### The problem
Restate all of the entries exactly, dropping any pictures they hold.

**** Given entries ****

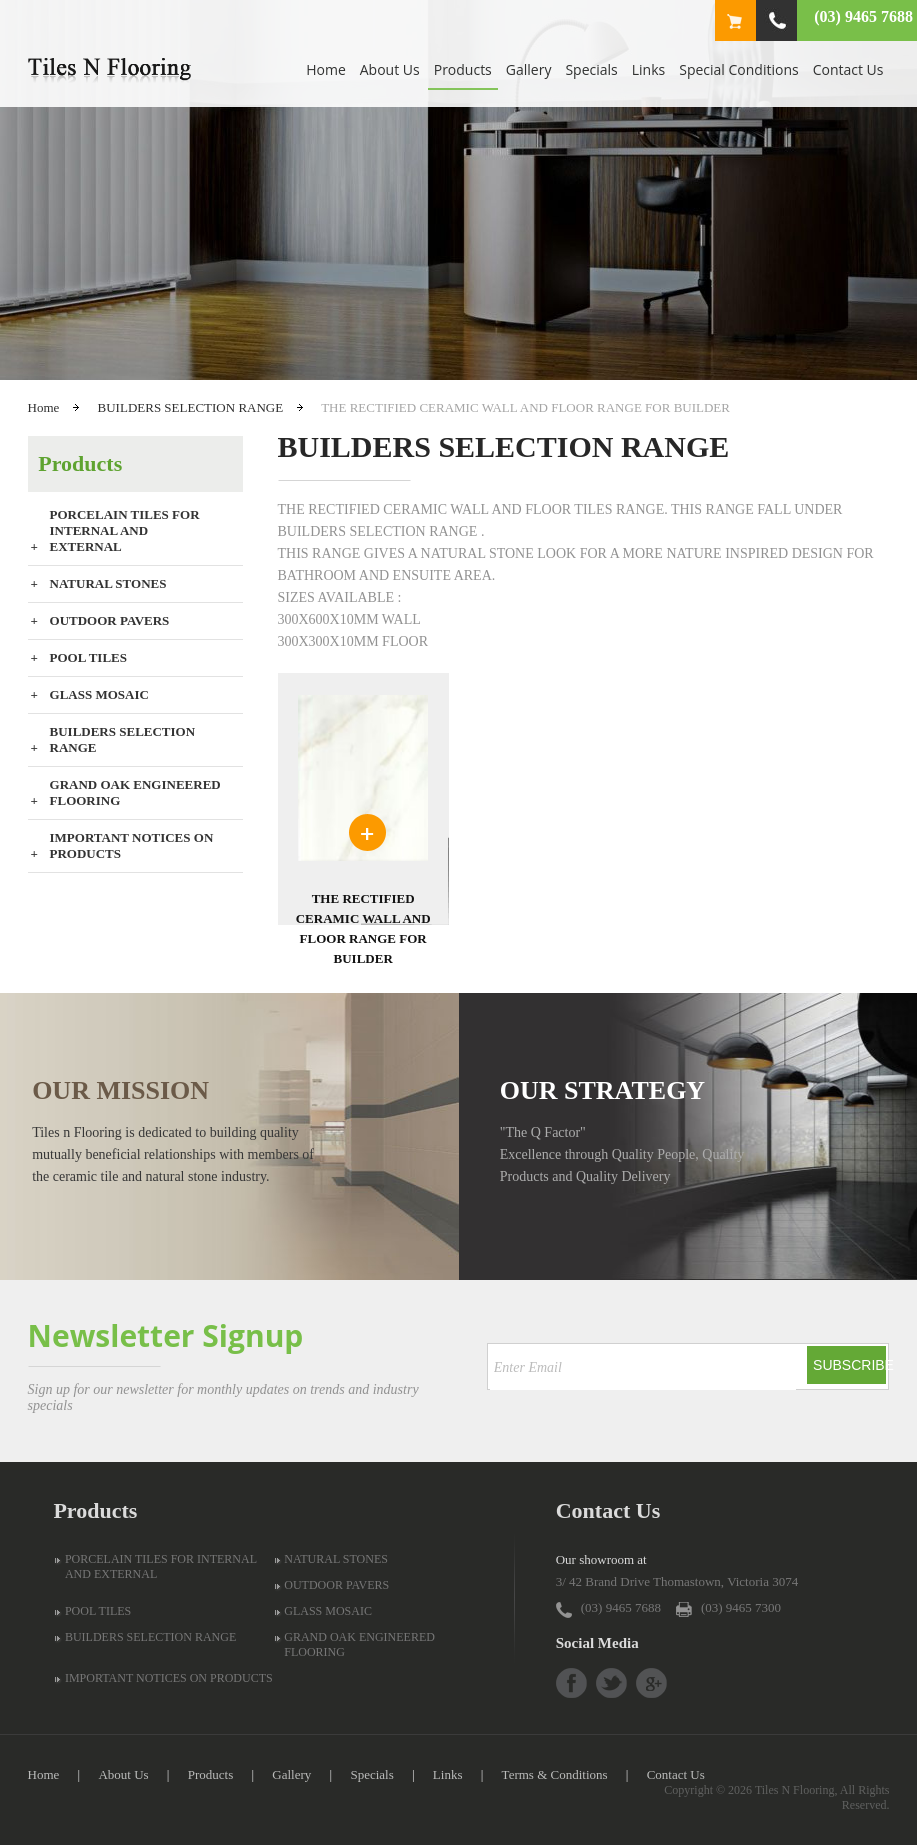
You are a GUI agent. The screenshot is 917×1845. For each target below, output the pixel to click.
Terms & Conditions (555, 1774)
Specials (591, 69)
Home (326, 69)
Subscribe (849, 1365)
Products (463, 69)
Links (648, 69)
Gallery (529, 69)
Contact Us (848, 69)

****

### Answer section
You are a GUI agent. The screenshot is 917×1845. For each target below, output the pixel to click.
Terms & Conditions (555, 1774)
Specials (591, 69)
Home (326, 69)
Subscribe (849, 1365)
Products (463, 69)
Links (648, 69)
Gallery (529, 69)
Contact Us (848, 69)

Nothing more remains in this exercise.